The design of the study was influenced by pragmatic concerns common to many programme evaluation studies [32]. The study is likely to have been enriched by travel and interviewing if resources had been available, and further research involving face to face data collection and in-depth graduate follow up would be valuable.

This study is a retrospective evaluation and is only able to offer descriptive data. It is hoped however that the unique nature of the training intervention described, together with the regional significance of the outcomes, may still offer useful insights to those interested in building specialist nursing workforce capacity in Africa and other low-middle income countries.

Conclusions

The children’s nursing education programmes at the University of Cape Town and the wider programmatic activities of CNPDI appear to be supporting the development of sustainable children’s nursing workforce capacity for the southern and east African region. Analysis of programme data suggests that a quantifiable and positive contribution has been made to the development of both the specialist clinical children’s nursing workforce in South Africa, Malawi, Namibia, Ghana, Botswana, Tanzania, Kenya, Zambia and Uganda, and also the specialist children’s nursing educator workforce, directly impacting the establishment of new training programmes in three African countries during the study period.

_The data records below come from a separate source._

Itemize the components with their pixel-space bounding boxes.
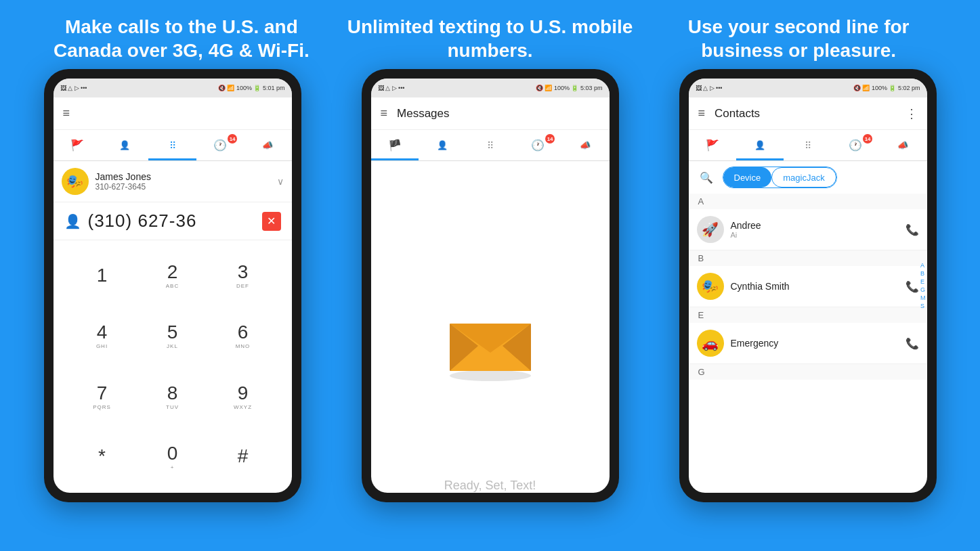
- recent-contact-number: 310-627-3645: [95, 182, 277, 192]
- hamburger-icon-2[interactable]: ≡: [381, 106, 388, 120]
- status-time-2: 🔇 📶 100% 🔋 5:03 pm: [536, 85, 603, 91]
- dial-number-display: (310) 627-36: [88, 211, 262, 232]
- phones-row: 🖼 △ ▷ ••• 🔇 📶 100% 🔋 5:01 pm ≡ 🚩: [0, 69, 980, 551]
- header-text-1: Make calls to the U.S. and Canada over 3…: [33, 15, 329, 62]
- key-7[interactable]: 7 PQRS: [67, 367, 137, 427]
- toggle-device-btn[interactable]: Device: [723, 167, 772, 188]
- tab-bar-3: 🚩 👤 ⠿ 🕐 14 📣: [689, 130, 927, 161]
- phone-inner-1: 🖼 △ ▷ ••• 🔇 📶 100% 🔋 5:01 pm ≡ 🚩: [54, 79, 292, 493]
- call-icon-cynthia[interactable]: 📞: [906, 280, 919, 293]
- contact-sub-andree: Ai: [731, 231, 906, 239]
- tab-messages-1[interactable]: 🚩: [54, 130, 101, 160]
- call-icon-emergency[interactable]: 📞: [906, 337, 919, 350]
- phone-inner-3: 🖼 △ ▷ ••• 🔇 📶 100% 🔋 5:02 pm ≡ Contacts …: [689, 79, 927, 493]
- key-8[interactable]: 8 TUV: [137, 367, 208, 427]
- section-letter-b: B: [689, 250, 927, 266]
- ready-set-text: Ready, Set, Text!: [444, 479, 536, 492]
- tab-recents-1[interactable]: 🕐 14: [196, 130, 244, 160]
- messages-screen: Ready, Set, Text!: [371, 161, 610, 493]
- tab-messages-3[interactable]: 🚩: [689, 130, 736, 160]
- status-icons-2: 🖼 △ ▷ •••: [378, 85, 405, 91]
- phone-frame-3: 🖼 △ ▷ ••• 🔇 📶 100% 🔋 5:02 pm ≡ Contacts …: [679, 69, 937, 502]
- status-time-1: 🔇 📶 100% 🔋 5:01 pm: [218, 85, 285, 91]
- hamburger-icon-1[interactable]: ≡: [63, 106, 70, 120]
- section-letter-g: G: [689, 364, 927, 380]
- status-left-2: 🖼 △ ▷ •••: [378, 85, 405, 91]
- search-toggle-row: 🔍 Device magicJack: [689, 161, 927, 194]
- status-icons-3: 🖼 △ ▷ •••: [696, 85, 723, 91]
- toggle-magicjack-btn[interactable]: magicJack: [771, 167, 836, 188]
- phone-contacts-wrapper: 🖼 △ ▷ ••• 🔇 📶 100% 🔋 5:02 pm ≡ Contacts …: [673, 69, 943, 551]
- key-hash[interactable]: #: [208, 427, 278, 487]
- contact-row-cynthia[interactable]: 🎭 Cynthia Smith 📞: [689, 266, 927, 307]
- chevron-down-icon[interactable]: ∨: [277, 176, 284, 187]
- status-icons-1: 🖼 △ ▷ •••: [60, 85, 87, 91]
- contact-row-andree[interactable]: 🚀 Andree Ai 📞: [689, 209, 927, 250]
- toggle-buttons: Device magicJack: [723, 167, 837, 188]
- tab-badge-2: 14: [545, 134, 555, 144]
- app-header-1: ≡: [54, 97, 292, 130]
- recent-avatar: 🎭: [62, 168, 89, 195]
- dialpad-tab-icon-3: ⠿: [805, 140, 811, 151]
- messages-tab-icon-3: 🚩: [706, 139, 719, 152]
- recent-call[interactable]: 🎭 James Jones 310-627-3645 ∨: [54, 161, 292, 202]
- phone-dialpad-wrapper: 🖼 △ ▷ ••• 🔇 📶 100% 🔋 5:01 pm ≡ 🚩: [37, 69, 308, 551]
- search-icon: 🔍: [700, 171, 713, 184]
- key-0[interactable]: 0 +: [137, 427, 208, 487]
- key-1[interactable]: 1: [67, 246, 137, 306]
- key-6[interactable]: 6 MNO: [208, 306, 278, 366]
- dialpad-screen: 🎭 James Jones 310-627-3645 ∨ 👤 (310) 627…: [54, 161, 292, 493]
- status-right-3: 🔇 📶 100% 🔋 5:02 pm: [853, 85, 920, 91]
- tab-badge-1: 14: [228, 134, 237, 144]
- envelope-wrapper: [436, 161, 545, 493]
- more-icon-3[interactable]: ⋮: [906, 106, 918, 121]
- tab-dialpad-2[interactable]: ⠿: [466, 130, 513, 160]
- recents-tab-icon-2: 🕐: [531, 139, 545, 152]
- clear-icon: ✕: [267, 215, 276, 227]
- key-5[interactable]: 5 JKL: [137, 306, 208, 366]
- key-4[interactable]: 4 GHI: [67, 306, 137, 366]
- voicemail-tab-icon-2: 📣: [580, 140, 591, 150]
- key-3[interactable]: 3 DEF: [208, 246, 278, 306]
- app-header-2: ≡ Messages: [371, 97, 610, 130]
- contact-row-emergency[interactable]: 🚗 Emergency 📞: [689, 323, 927, 364]
- tab-recents-2[interactable]: 🕐 14: [514, 130, 561, 160]
- tab-voicemail-1[interactable]: 📣: [244, 130, 291, 160]
- tab-dialpad-1[interactable]: ⠿: [148, 130, 196, 160]
- clear-button[interactable]: ✕: [262, 212, 281, 231]
- envelope-illustration: [436, 300, 545, 381]
- add-contact-icon[interactable]: 👤: [64, 213, 81, 229]
- header-row: Make calls to the U.S. and Canada over 3…: [0, 0, 980, 69]
- status-bar-2: 🖼 △ ▷ ••• 🔇 📶 100% 🔋 5:03 pm: [371, 79, 610, 97]
- recent-contact-info: James Jones 310-627-3645: [95, 171, 277, 192]
- voicemail-tab-icon-3: 📣: [897, 140, 908, 150]
- status-right-1: 🔇 📶 100% 🔋 5:01 pm: [218, 85, 285, 91]
- tab-dialpad-3[interactable]: ⠿: [784, 130, 831, 160]
- tab-contacts-3[interactable]: 👤: [736, 130, 784, 160]
- header-text-2: Unlimited texting to U.S. mobile numbers…: [342, 15, 638, 62]
- avatar-andree: 🚀: [697, 216, 724, 243]
- tab-voicemail-2[interactable]: 📣: [561, 130, 609, 160]
- avatar-cynthia: 🎭: [697, 273, 724, 300]
- tab-contacts-1[interactable]: 👤: [101, 130, 148, 160]
- phone-inner-2: 🖼 △ ▷ ••• 🔇 📶 100% 🔋 5:03 pm ≡ Messages …: [371, 79, 610, 493]
- messages-tab-icon-2: 🏴: [388, 139, 402, 152]
- section-letter-e: E: [689, 307, 927, 323]
- tab-messages-2[interactable]: 🏴: [371, 130, 419, 160]
- tab-contacts-2[interactable]: 👤: [419, 130, 466, 160]
- status-bar-1: 🖼 △ ▷ ••• 🔇 📶 100% 🔋 5:01 pm: [54, 79, 292, 97]
- recents-tab-icon-1: 🕐: [213, 139, 227, 152]
- key-9[interactable]: 9 WXYZ: [208, 367, 278, 427]
- key-2[interactable]: 2 ABC: [137, 246, 208, 306]
- call-icon-andree[interactable]: 📞: [906, 223, 919, 236]
- tab-bar-2: 🏴 👤 ⠿ 🕐 14 📣: [371, 130, 610, 161]
- messages-tab-icon-1: 🚩: [70, 139, 84, 152]
- tab-voicemail-3[interactable]: 📣: [879, 130, 926, 160]
- search-icon-wrapper[interactable]: 🔍: [696, 167, 717, 188]
- status-bar-3: 🖼 △ ▷ ••• 🔇 📶 100% 🔋 5:02 pm: [689, 79, 927, 97]
- key-star[interactable]: *: [67, 427, 137, 487]
- tab-recents-3[interactable]: 🕐 14: [832, 130, 879, 160]
- contact-name-andree: Andree: [731, 220, 906, 231]
- header-text-3: Use your second line for business or ple…: [650, 15, 946, 62]
- hamburger-icon-3[interactable]: ≡: [698, 106, 706, 120]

The programme appears to have been successful in overcoming a number of known challenges associated with nurse education programmes. Further research to explore explanations for the very high rates of course completion and graduates retained in service would be useful.

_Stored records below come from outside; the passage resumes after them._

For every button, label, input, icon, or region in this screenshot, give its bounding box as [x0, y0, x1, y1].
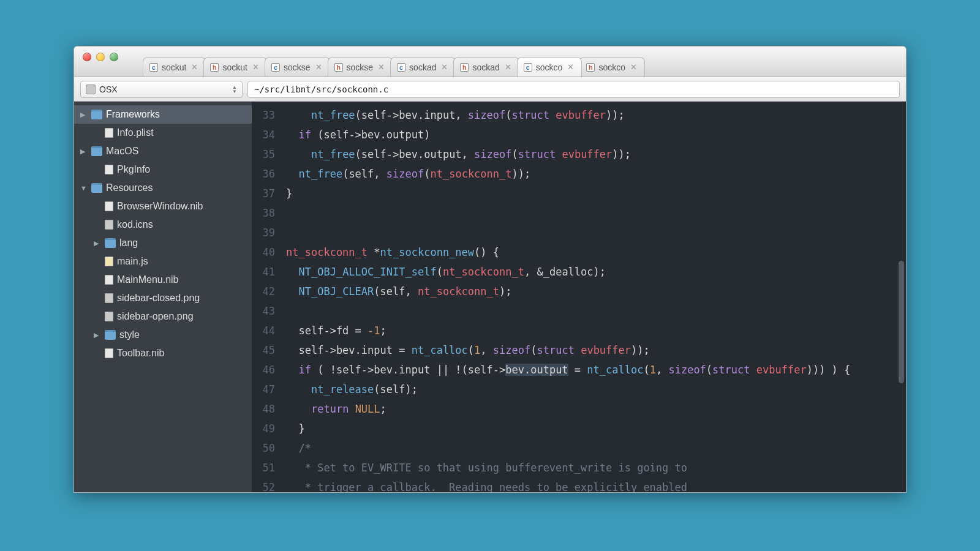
close-tab-icon[interactable]: ✕ [191, 62, 198, 72]
file-icon [105, 275, 113, 285]
sidebar-item-main-js[interactable]: main.js [74, 252, 252, 271]
code-line[interactable]: if ( !self->bev.input || !(self->bev.out… [286, 360, 906, 380]
code-area[interactable]: nt_free(self->bev.input, sizeof(struct e… [281, 102, 906, 492]
sidebar-item-frameworks[interactable]: ▶Frameworks [74, 105, 252, 124]
code-line[interactable]: nt_sockconn_t *nt_sockconn_new() { [286, 242, 906, 262]
code-line[interactable] [286, 223, 906, 242]
sidebar-item-label: Resources [106, 182, 153, 193]
sidebar-item-mainmenu-nib[interactable]: MainMenu.nib [74, 271, 252, 289]
sidebar-item-info-plist[interactable]: Info.plist [74, 124, 252, 142]
line-number: 42 [252, 282, 275, 301]
location-bar: OSX ▲▼ ~/src/libnt/src/sockconn.c [74, 77, 906, 102]
code-line[interactable]: } [286, 184, 906, 203]
code-line[interactable]: nt_release(self); [286, 380, 906, 399]
code-line[interactable]: nt_free(self, sizeof(nt_sockconn_t)); [286, 164, 906, 184]
sidebar-item-resources[interactable]: ▼Resources [74, 179, 252, 197]
sidebar-item-label: MacOS [106, 146, 138, 157]
file-h-icon: h [586, 63, 595, 72]
sidebar-item-macos[interactable]: ▶MacOS [74, 142, 252, 160]
line-number: 48 [252, 399, 275, 419]
disclosure-icon[interactable]: ▶ [94, 239, 101, 247]
sidebar-item-sidebar-open-png[interactable]: sidebar-open.png [74, 307, 252, 326]
folder-icon [105, 238, 116, 248]
sidebar-item-sidebar-closed-png[interactable]: sidebar-closed.png [74, 289, 252, 307]
close-tab-icon[interactable]: ✕ [315, 62, 322, 72]
disclosure-icon[interactable]: ▼ [80, 184, 88, 192]
code-line[interactable]: /* [286, 438, 906, 458]
sidebar-item-label: BrowserWindow.nib [117, 201, 203, 212]
code-line[interactable]: } [286, 419, 906, 438]
sidebar-item-label: PkgInfo [117, 164, 150, 175]
code-line[interactable]: return NULL; [286, 399, 906, 419]
code-line[interactable]: NT_OBJ_ALLOC_INIT_self(nt_sockconn_t, &_… [286, 262, 906, 282]
code-line[interactable]: self->fd = -1; [286, 321, 906, 340]
code-line[interactable]: if (self->bev.output) [286, 125, 906, 144]
tab-label: sockut [162, 62, 186, 72]
sidebar-item-label: lang [119, 238, 138, 249]
close-tab-icon[interactable]: ✕ [441, 62, 448, 72]
sidebar-item-browserwindow-nib[interactable]: BrowserWindow.nib [74, 197, 252, 216]
tab-sockco-c[interactable]: csockco✕ [517, 57, 582, 77]
disclosure-icon[interactable]: ▶ [94, 331, 101, 339]
tab-sockut-c[interactable]: csockut✕ [143, 57, 206, 77]
line-number: 38 [252, 203, 275, 223]
tab-label: sockad [472, 62, 499, 72]
code-line[interactable] [286, 301, 906, 321]
tab-sockse-c[interactable]: csockse✕ [265, 57, 330, 77]
close-tab-icon[interactable]: ✕ [378, 62, 385, 72]
line-number: 40 [252, 242, 275, 262]
close-tab-icon[interactable]: ✕ [630, 62, 637, 72]
line-number: 49 [252, 419, 275, 438]
close-window-icon[interactable] [83, 53, 91, 61]
tab-label: sockad [409, 62, 436, 72]
sidebar-item-label: MainMenu.nib [117, 274, 179, 285]
file-sidebar[interactable]: ▶FrameworksInfo.plist▶MacOSPkgInfo▼Resou… [74, 102, 252, 492]
tab-sockut-h[interactable]: hsockut✕ [203, 57, 266, 77]
line-number: 41 [252, 262, 275, 282]
sidebar-item-pkginfo[interactable]: PkgInfo [74, 160, 252, 179]
sidebar-item-style[interactable]: ▶style [74, 326, 252, 344]
code-line[interactable]: * trigger a callback. Reading needs to b… [286, 478, 906, 492]
close-tab-icon[interactable]: ✕ [567, 62, 574, 72]
volume-selector[interactable]: OSX ▲▼ [80, 81, 243, 98]
body: ▶FrameworksInfo.plist▶MacOSPkgInfo▼Resou… [74, 102, 906, 492]
code-line[interactable]: nt_free(self->bev.input, sizeof(struct e… [286, 105, 906, 125]
sidebar-item-kod-icns[interactable]: kod.icns [74, 216, 252, 234]
disclosure-icon[interactable]: ▶ [80, 148, 88, 156]
tab-sockad-h[interactable]: hsockad✕ [453, 57, 519, 77]
sidebar-item-label: Info.plist [117, 127, 154, 138]
file-c-icon: c [397, 63, 405, 72]
window-controls [83, 53, 118, 61]
tab-label: sockco [536, 62, 563, 72]
close-tab-icon[interactable]: ✕ [252, 62, 259, 72]
tab-sockco-h[interactable]: hsockco✕ [579, 57, 645, 77]
disclosure-icon[interactable]: ▶ [80, 111, 88, 119]
scrollbar-thumb[interactable] [899, 261, 904, 383]
tab-sockse-h[interactable]: hsockse✕ [328, 57, 393, 77]
zoom-window-icon[interactable] [110, 53, 118, 61]
tab-sockad-c[interactable]: csockad✕ [390, 57, 456, 77]
file-icon [105, 348, 113, 358]
sidebar-item-label: main.js [117, 256, 148, 267]
sidebar-item-label: Frameworks [106, 109, 160, 120]
tab-label: sockut [222, 62, 247, 72]
code-line[interactable]: * Set to EV_WRITE so that using bufferev… [286, 458, 906, 478]
close-tab-icon[interactable]: ✕ [505, 62, 511, 72]
code-line[interactable]: NT_OBJ_CLEAR(self, nt_sockconn_t); [286, 282, 906, 301]
line-number: 37 [252, 184, 275, 203]
line-number: 47 [252, 380, 275, 399]
disk-icon [86, 84, 96, 94]
sidebar-item-lang[interactable]: ▶lang [74, 234, 252, 252]
line-number: 51 [252, 458, 275, 478]
tab-label: sockco [598, 62, 625, 72]
code-editor[interactable]: 3334353637383940414243444546474849505152… [252, 102, 906, 492]
line-number: 39 [252, 223, 275, 242]
minimize-window-icon[interactable] [96, 53, 105, 61]
code-line[interactable]: nt_free(self->bev.output, sizeof(struct … [286, 144, 906, 164]
code-line[interactable]: self->bev.input = nt_calloc(1, sizeof(st… [286, 340, 906, 360]
path-field[interactable]: ~/src/libnt/src/sockconn.c [247, 81, 900, 98]
code-line[interactable] [286, 203, 906, 223]
stepper-icon[interactable]: ▲▼ [232, 85, 237, 94]
file-h-icon: h [460, 63, 469, 72]
sidebar-item-toolbar-nib[interactable]: Toolbar.nib [74, 344, 252, 362]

Despite encouraging findings in relation to this single programme, training output for the region as a whole is still far from adequate to achieve a significant scale up of children’s nurses in a way that could meaningfully impact progress towards child-health related Sustainable Development Goals [4]. Given the evidence of a recent decline in demand for training places through the programme, mirrored by a decrease in financial support for trainees from public sector employers, we recommend urgent work by national ministries of health with global health assistance to clarify shared stakeholder visions for the specialist children’s nursing workforce in the context of UHC. We also advocate the development of costed plans for children’s nursing workforce development which balance need and affordability, prioritising the development of the specialist educator workforce and clinical learning hubs.